Although certain tasks can be fulfilled centrally, establishing a meaningful domestic presence is equally vital.

"We need to be close to the consumers we serve, reduce transportation costs, and ensure our products are affordable at the local level," McDonald asserted.

"This means we need to be on the ground investing in research and development, manufacturing, sales and distribution, and other capabilities."

While Chinese customers are traditionally regarded as comparatively frugal measured against their American and European peers, McDonald posited this situation shows signs of changing.

"Individual American companies can also play a role," he continued. "P&G, for example, can help stimulate domestic consumption in China by providing brands that improve Chinese consumers' lives.

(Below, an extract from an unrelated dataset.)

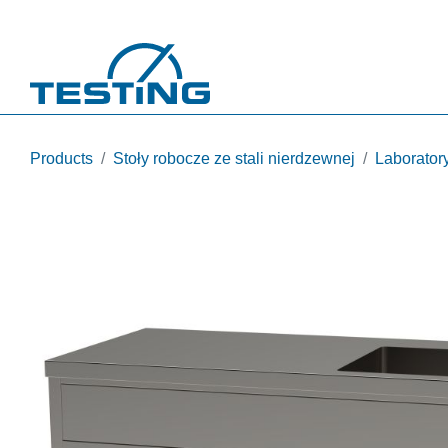
Przejdź do treści
Products
Stoły robocze ze stali nierdzewnej
Laborator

"As we expand our business and enter new product categories, we help grow the Chinese economy in ways that are beneficial for the US as well as for China."

The main challenges facing multinationals in China include counterfeiting and finding suitable partners, but adapting to the unique on-the-ground conditions typically yields favourable returns.

"We've found that engagement with our Chinese counterparts has generally resulted in fair treatment and positive results," McDonald added.

"We are committed to being and growing in China for generations to come."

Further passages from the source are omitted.